[EXTRACTED ENTRIES — start]

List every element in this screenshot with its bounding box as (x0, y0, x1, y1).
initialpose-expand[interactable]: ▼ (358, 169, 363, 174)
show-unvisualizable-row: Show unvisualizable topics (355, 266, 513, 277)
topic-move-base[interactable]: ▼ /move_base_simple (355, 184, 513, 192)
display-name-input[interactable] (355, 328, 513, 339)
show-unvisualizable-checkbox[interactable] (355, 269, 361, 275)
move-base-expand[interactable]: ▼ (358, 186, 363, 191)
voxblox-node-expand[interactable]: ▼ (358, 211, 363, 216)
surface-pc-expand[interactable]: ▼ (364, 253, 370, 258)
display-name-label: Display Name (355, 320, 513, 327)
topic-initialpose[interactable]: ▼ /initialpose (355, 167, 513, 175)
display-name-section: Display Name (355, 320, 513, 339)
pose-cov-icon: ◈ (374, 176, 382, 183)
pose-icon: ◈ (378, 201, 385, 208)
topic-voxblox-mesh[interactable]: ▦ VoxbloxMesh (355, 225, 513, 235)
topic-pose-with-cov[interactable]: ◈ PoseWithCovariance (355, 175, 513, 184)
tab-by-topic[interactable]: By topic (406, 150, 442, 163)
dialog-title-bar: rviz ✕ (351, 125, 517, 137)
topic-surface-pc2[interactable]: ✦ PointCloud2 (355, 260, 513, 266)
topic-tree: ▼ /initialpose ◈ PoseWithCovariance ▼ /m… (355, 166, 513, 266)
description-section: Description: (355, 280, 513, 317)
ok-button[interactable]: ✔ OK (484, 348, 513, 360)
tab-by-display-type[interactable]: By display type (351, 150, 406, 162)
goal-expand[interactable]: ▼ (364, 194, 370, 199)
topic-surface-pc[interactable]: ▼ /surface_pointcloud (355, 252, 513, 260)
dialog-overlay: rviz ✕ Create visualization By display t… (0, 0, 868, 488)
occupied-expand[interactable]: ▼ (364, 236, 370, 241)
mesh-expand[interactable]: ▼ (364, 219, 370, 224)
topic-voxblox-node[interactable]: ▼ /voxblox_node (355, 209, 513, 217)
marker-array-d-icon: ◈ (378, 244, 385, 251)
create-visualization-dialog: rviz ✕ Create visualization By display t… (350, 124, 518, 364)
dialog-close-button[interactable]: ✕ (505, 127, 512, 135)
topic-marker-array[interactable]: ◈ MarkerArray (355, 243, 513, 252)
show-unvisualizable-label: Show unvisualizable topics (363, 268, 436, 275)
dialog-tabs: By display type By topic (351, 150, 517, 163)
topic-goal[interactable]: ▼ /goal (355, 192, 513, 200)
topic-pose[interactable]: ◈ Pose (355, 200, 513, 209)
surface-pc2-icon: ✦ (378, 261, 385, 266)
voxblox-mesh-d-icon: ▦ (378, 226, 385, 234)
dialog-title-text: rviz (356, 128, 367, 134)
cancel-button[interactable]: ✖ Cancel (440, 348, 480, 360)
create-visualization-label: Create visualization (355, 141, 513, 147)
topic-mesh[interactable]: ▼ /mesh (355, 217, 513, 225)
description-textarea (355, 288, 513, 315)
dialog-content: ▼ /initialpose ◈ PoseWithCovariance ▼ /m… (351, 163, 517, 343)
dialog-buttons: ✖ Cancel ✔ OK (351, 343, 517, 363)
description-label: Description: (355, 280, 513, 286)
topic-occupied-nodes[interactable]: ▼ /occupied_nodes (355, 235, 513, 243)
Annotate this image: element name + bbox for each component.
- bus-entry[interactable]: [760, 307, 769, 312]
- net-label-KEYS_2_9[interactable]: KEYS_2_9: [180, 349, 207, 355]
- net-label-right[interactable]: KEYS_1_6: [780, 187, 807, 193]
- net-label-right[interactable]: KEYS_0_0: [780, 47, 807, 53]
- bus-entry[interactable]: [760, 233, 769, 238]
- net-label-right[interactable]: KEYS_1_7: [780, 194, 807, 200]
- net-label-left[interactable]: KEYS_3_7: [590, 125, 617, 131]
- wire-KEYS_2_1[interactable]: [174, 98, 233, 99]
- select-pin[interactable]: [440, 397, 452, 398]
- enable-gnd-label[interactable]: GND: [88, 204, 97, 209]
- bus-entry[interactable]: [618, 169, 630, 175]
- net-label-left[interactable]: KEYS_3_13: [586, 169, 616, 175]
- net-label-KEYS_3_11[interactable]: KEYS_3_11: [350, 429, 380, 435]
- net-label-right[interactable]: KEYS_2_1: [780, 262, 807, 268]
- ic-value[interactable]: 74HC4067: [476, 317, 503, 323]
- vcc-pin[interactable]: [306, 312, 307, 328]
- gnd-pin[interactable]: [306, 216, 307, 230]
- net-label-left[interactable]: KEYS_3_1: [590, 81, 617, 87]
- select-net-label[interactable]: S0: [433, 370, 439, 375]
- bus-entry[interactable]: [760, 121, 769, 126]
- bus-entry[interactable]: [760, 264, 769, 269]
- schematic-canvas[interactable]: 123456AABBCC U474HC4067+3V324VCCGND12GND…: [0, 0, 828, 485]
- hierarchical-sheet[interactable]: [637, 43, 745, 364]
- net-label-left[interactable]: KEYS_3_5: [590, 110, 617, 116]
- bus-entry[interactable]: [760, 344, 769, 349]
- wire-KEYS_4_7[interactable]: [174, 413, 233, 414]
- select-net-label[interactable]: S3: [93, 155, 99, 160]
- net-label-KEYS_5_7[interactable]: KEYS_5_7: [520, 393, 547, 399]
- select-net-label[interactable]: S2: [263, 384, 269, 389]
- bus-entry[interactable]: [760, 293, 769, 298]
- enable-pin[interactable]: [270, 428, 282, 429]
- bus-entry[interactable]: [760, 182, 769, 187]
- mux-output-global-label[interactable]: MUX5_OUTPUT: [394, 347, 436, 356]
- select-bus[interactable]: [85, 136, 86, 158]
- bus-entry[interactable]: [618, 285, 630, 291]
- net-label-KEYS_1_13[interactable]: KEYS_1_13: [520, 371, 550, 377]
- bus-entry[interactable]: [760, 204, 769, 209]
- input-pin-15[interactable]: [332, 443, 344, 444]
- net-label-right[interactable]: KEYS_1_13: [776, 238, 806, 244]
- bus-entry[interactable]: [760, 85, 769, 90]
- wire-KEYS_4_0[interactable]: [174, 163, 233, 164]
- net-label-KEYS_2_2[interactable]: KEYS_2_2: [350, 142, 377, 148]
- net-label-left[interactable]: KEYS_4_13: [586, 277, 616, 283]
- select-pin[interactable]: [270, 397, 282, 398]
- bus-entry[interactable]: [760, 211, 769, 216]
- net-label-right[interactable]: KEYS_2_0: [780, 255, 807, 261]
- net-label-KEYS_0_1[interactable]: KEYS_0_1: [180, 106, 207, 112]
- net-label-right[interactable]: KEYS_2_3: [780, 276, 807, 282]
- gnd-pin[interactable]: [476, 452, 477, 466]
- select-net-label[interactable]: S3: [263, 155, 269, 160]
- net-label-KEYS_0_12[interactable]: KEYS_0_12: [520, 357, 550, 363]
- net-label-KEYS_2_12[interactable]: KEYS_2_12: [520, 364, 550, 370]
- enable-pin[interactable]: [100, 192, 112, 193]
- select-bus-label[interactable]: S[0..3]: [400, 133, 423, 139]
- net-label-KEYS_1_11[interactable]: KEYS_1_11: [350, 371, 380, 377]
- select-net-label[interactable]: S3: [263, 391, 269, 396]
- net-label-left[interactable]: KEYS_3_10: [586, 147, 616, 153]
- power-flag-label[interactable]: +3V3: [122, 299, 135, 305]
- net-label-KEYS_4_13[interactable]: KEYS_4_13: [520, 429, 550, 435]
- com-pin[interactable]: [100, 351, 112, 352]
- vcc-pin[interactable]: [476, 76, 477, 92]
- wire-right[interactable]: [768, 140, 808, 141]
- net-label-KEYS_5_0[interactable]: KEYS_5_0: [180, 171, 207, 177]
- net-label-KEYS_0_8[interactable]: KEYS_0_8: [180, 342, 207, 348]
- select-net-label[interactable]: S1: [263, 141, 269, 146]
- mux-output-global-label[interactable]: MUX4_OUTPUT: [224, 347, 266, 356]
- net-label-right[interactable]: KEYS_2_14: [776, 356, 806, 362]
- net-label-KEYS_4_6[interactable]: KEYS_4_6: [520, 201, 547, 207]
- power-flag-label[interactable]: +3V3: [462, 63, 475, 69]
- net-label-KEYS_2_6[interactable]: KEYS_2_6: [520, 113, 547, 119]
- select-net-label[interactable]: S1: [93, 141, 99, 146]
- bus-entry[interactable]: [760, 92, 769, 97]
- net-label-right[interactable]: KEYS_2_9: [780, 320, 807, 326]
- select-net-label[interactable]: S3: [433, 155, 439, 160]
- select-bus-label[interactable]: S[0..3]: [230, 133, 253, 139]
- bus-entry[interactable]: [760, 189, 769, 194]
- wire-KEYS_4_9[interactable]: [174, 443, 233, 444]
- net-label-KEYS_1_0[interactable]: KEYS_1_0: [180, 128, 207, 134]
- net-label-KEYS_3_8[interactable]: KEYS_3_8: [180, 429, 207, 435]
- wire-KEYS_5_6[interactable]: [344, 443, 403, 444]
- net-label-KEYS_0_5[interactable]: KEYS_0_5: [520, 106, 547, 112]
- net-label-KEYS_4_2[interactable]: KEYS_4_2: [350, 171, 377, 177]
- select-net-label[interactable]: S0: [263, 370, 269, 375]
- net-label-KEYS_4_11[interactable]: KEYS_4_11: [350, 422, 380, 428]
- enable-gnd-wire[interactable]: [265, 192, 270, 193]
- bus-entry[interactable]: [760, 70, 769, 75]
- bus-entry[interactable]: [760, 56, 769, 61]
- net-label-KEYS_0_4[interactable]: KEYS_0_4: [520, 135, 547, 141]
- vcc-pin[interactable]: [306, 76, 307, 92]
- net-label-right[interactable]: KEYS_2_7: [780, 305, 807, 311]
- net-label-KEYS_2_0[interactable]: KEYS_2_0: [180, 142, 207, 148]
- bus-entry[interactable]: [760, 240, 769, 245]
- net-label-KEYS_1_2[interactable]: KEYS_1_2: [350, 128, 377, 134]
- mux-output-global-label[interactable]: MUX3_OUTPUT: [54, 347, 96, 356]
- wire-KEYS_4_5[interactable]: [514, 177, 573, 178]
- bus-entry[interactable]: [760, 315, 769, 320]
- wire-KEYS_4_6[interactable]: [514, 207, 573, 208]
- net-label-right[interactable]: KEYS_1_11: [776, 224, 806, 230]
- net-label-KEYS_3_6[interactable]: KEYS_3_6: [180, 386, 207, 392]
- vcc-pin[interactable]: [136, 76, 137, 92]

[EXTRACTED ENTRIES — finish]

Extract all lines from the material above that include the word "occupied".

occupied-expand[interactable]: ▼ (364, 236, 370, 241)
topic-occupied-nodes[interactable]: ▼ /occupied_nodes (355, 235, 513, 243)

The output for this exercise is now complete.